Today we attended the ‘Eggstravaganza’ on the base (or Post if you’re a true Army person) and it was ok. There was only one food tent, not acceptable in my books and an opportunity missed by many, but I don’t know the reason behind it so I shall not judge too much until I know more reasons behind why there wasn’t more diversity and why FRGs weren’t there fundraising by selling food. Anyway, other than lack of food choices, it was good. Kids had a blast. We even ran into people we knew. We only stayed for an hour or so because we were all starving.
I really screwed up all our plans for this weekend too! I wanted to visit a friend I made on our way over here to South Korea (that’s a story unto itself that I shall share on here another day)! She lives in an area that has blossoms blooming now and I said we would come. Problem is we have a curfew. Then I read the cherry blossom thing happened on this Sunday (a school night), so I thought no, it’s Easter Sunday, that won’t work. Then she and I messaged each other back and she said it was at night and I thought that definitely wouldn’t work, being a Sunday night and all. Then we messaged each other again and she said no it’s Saturday that this festival is on and I said we had plans, at least I thought we did. Hubby did have a meeting this morning, but at first there was supposed to be an egg hunt in my little neighbourhood (at 0630 this morning, I realised that wasn’t going to happen) then I thought we were having dinner with a couple tonight; hard to explain, we are looking after their cats whilst they go away, again a neighbourhood thing, we went to meet her and she seemed like a really awesome person and my kids and I really liked her from the minute we met, and we are having dinner together so we can meet her hubby, she can meet mine. She also lived in Australia for a number of years and just seems like my cup of tea! Anyway, I got the dates wrong and it’s next weekend we’re doing that! Silly me. So then I message my friend and say I screwed up, maybe we can come now, but she’s got all sorts of things going on there and it’s a no-go! So, we end up at the little festival, where there’s no food, followed by lunch in the food court, followed by wondering around the Ville that is outside of the post. It was suggested by another acquaintance (on her way also to being friend) that we travel to a place called Asan, but by the time we finished eating, hubby was done and wanted to wonder around close by rather than drive anywhere.

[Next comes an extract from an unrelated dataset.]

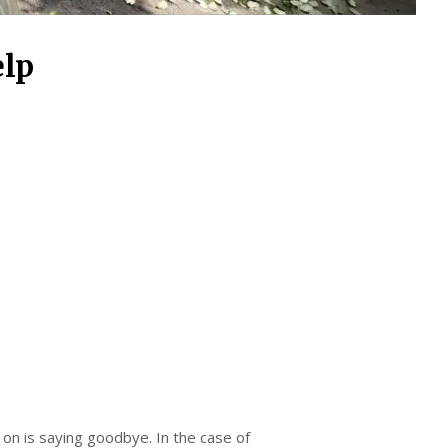
elp
 on is saying goodbye. In the case of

We had fun in the Ville, he ordered a tailor-made suit, (I know right) and we enjoyed ourselves as a family. There were a couple of stores that made us laugh including the local ‘Hooters’. We came home and watched ‘Hotel Transylvania 2’ and now it’s card night in our house, so I am being called as I write this!

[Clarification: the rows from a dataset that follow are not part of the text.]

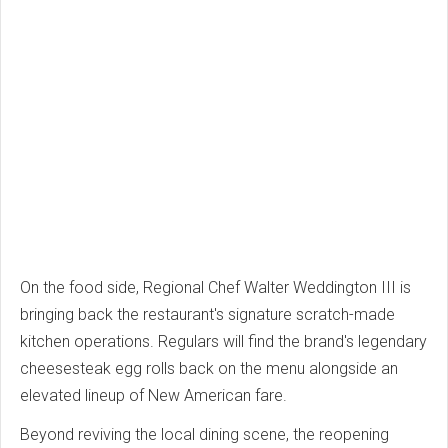
On the food side, Regional Chef Walter Weddington III is
bringing back the restaurant's signature scratch-made
kitchen operations. Regulars will find the brand's legendary
cheesesteak egg rolls back on the menu alongside an
elevated lineup of New American fare.
Beyond reviving the local dining scene, the reopening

I did T25 TBC. It was hard but I am certainly doing much better. I was even able to fast forward before the DVD froze so that worked out as well. My back is a tad sore though as I write this so I may have done one of the exercises not quite right. I weighed myself this morning and I was down over 2 lbs or about 1kg! Yay! Unfortunately, I haven’t eaten as well as I could have today. But I’m really happy it’s at least showing on the scales finally! I did my Redefine regimen also this morning, using the Microdermabrasion paste whilst I was in the shower and it felt great! I really wish I was using Reverse too, it makes a huge difference for sun damage from what I’ve seen. I’m thinking that will be my follow-up challenge. By the way, there are going to be some modifications in this challenge as I’ve realised the Rodan + Fields is a 60 day challenge and T25 is a 70 day challenge. It may just be a continuous thing with the Reverse regimen continuing on from where the Redefine left. I’ll keep you posted.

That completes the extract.